障害者野球の世界大会「ワールドドリームベースボール」。田中さんは2006年に始まり、2023年の9月に5回目の開催を控えるこの大会の日本代表だ。

しかも、戦いの舞台は地元・バンテリンドーム ナゴヤだ。田中さんの所属する『名古屋ビクトリー』から5人もの選手が日本代表入りし、より一層、練習に身が入る週末を過ごしている。

ユニフォームの裾を捲り上げると、そこには義足。12年前の2011年、バイク事故で左足のひざから下を切断した。

田中清成さん:
「障害者になったから、野球できんくなったかなって思ったけど、こういうチームがあったから野球を続けることができたし。チーム入ったことによって、自分と同じ義足の人がいて『こういう風にしたらいいよ』とかアドバイスもらえますし。そういう環境があるかないかでモチベーションがだいぶ違うかなって」

40年以上の歴史を持つ名古屋ビクトリー。手や足に障害を持つ人でも、野球ができる喜びがこのチームにはある。

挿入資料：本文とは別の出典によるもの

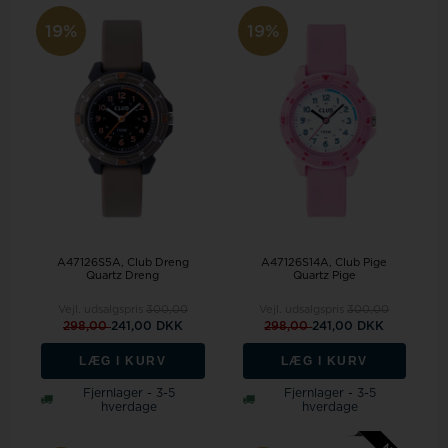
19%
19%
A47126S5A, Club Dreng
A47126S14A, Club Pige
Quartz Dreng
Quartz Pige
Vejl. udsalgspris
300,00
Vejl. udsalgspris
300,00
298,00
241,00 DKK
298,00
241,00 DKK
LÆG I KURV
LÆG I KURV
Fjernlager - 3-5
Fjernlager - 3-5
hverdage
hverdage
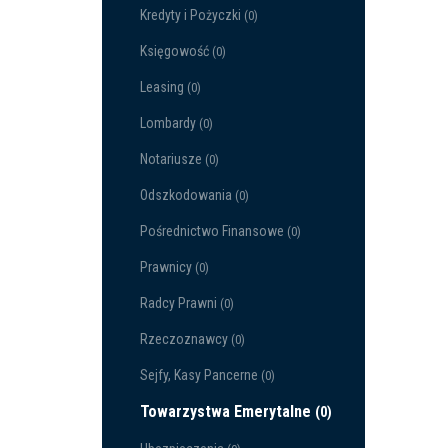
Kredyty i Pożyczki
(0)
Księgowość
(0)
Leasing
(0)
Lombardy
(0)
Notariusze
(0)
Odszkodowania
(0)
Pośrednictwo Finansowe
(0)
Prawnicy
(0)
Radcy Prawni
(0)
Rzeczoznawcy
(0)
Sejfy, Kasy Pancerne
(0)
Towarzystwa Emerytalne
(0)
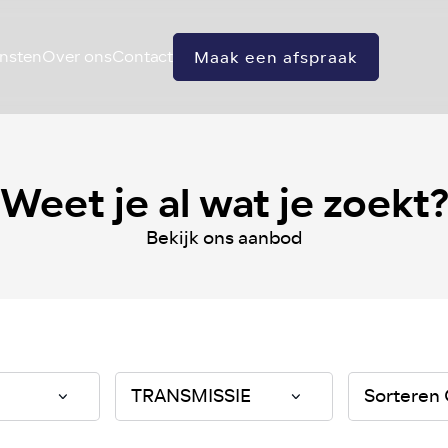
nsten
Over ons
Contact
Maak een afspraak
Weet je al wat je zoekt
Bekijk ons aanbod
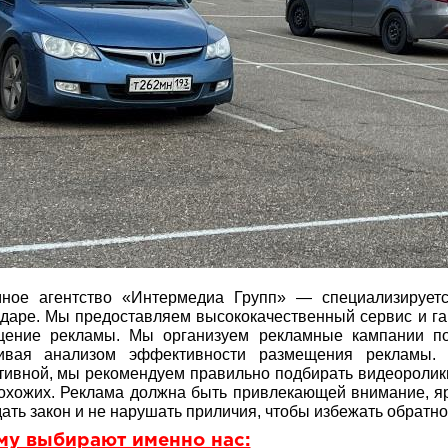
мное агентство «Интермедиа Групп» — специализиру
даре. Мы предоставляем высококачественный сервис и га
щение рекламы. Мы организуем рекламные кампании по
чивая анализом эффективности размещения реклам
ивной, мы рекомендуем правильно подбирать видеоролик
охожих. Реклама должна быть привлекающей внимание, яр
ать закон и не нарушать приличия, чтобы избежать обратно
му выбирают именно нас:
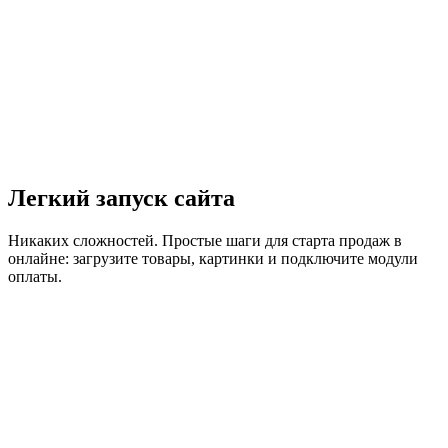
Легкий запуск сайта
Никаких сложностей. Простые шаги для старта продаж в
онлайне: загрузите товары, картинки и подключите модули
оплаты.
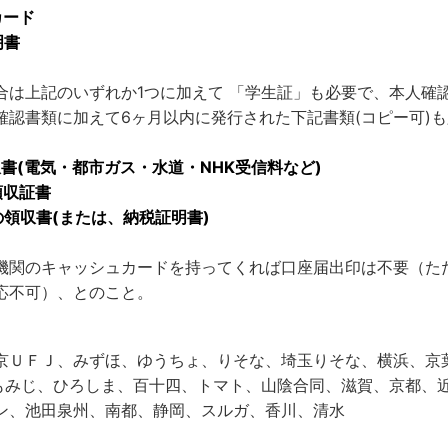
カード
明書
合は上記のいずれか1つに加えて 「学生証」も必要で、本人確
確認書類に加えて6ヶ月以内に発行された下記書類(コピー可)
書(電気・都市ガス・水道・NHK受信料など)
領収証書
領収書(または、納税証明書)
機関のキャッシュカードを持ってくれば口座届出印は不要（ただ
応不可）、とのこと。
京ＵＦＪ、みずほ、ゆうちょ、りそな、埼玉りそな、横浜、京
、もみじ、ひろしま、百十四、トマト、山陰合同、滋賀、京都、
ン、池田泉州、南都、静岡、スルガ、香川、清水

年齢は10代~80代までの約30人で、最近は若い選手層が厚くなり、春の全国大会を2連覇中と強豪に成長し、健常者のチームとも互角に渡りあう。

田中さんは中心打者として活躍している。上半身主導で、ライナー性の鋭い打球を放つ。

前回の世界大会ではバッティングで世界一に貢献し、優秀選手賞に輝いた。

健常者だった頃と同じようにプレーしたい。だから、生活用の義足でも全力疾走ができるまで己を磨くほど、田中さんにとって野球は特別な競技だ。

田中さん:
「将来プロ野球選手になりたいって、小さいころ思ってましたけど、野球しかやってこなかったんで、ほんと生きがいかな」

■12年前交通事故で左足を切断…今なら事故の相手に「楽しい人生を生きている」

 野球との出会いは小学4年の時。その後も中学、高校、大学と野球にのめり込んだ。

悲劇が襲ったのは2011年、22歳の時。脇道から出てきた乗用車のバンパーと自身の乗るバイクに左足が挟まれ、その場でひざから下を失った。

田中さん:
「皮で繋がっている状態でもなく、本当に自分の横に足が転がったんですよ。きれいにスパッと切れたっていう感じですかね」

事故の相手とは、今まで一度も会っていないという。

田中さん:
「お会いしてお話ししたいですって言われましたけど、話すことないですっていって、それっきりないですね。もうそれどころじゃなかったと思います。本当、精神的におかしいっていうか。ずっと恨んでいましたね。ずっと気にされるようでしたら、気にしないでくださいって。楽しい人生を今生きているんでって。野球ができて、家族ができて、楽しい人生送らせてもらってるんで」

■結婚し3人の子供も…いつか子供たちに「おやじ頑張ってるなって」

 事故から7年後の2018年、妻の愛里加さん(25)と結婚。今では、3人の子宝にも恵まれた。小学校で事務職として働き、愛する家族を支えている。

田中さん:
「想像してなかったんで、事故したときは。結婚できて嬉しかったし、子供ができてめっちゃうれしかったし。おやじ頑張ってるなって思われるような、のちのち分かってもらえると嬉しいかな」

Q.どんな夫ですか
妻の愛里加さん:
「腹立つよな、いつも言うけど(笑)」

田中さん:
「どんな旦那さんって、腹立つよなって…」

Q.野球をやっている姿については
愛里加さん:
「けっこうエラーするよな。エラーするとこっちとしては恥ずかしいからね、マジで」

田中さん:
「適当に『カッコいいです』とか、言えばいいのに…」

愛里加さん:
「前から言ってんじゃん…」

田中さん:
「妻のインタビューカットで…」

少し厳しめの奥さんに押され気味の田中さん。子供たちにも…。

娘:
「シュッシュッポッポ」

田中さん:
「シュッシュッポッポがいい?」

田中さん:
「家の壁に(シールを)貼られるくらいなら、ここに貼ってもらった方がいいんで」

■家族の声援受け試合で大活躍もジャンケンで敗れ…妻「今日は50点くらい」

 野球で活躍する姿を家族に見せたい。5月中旬、障害者野球の全国大会に挑んだ名古屋ビクトリー。家族も応援に駆け付けた。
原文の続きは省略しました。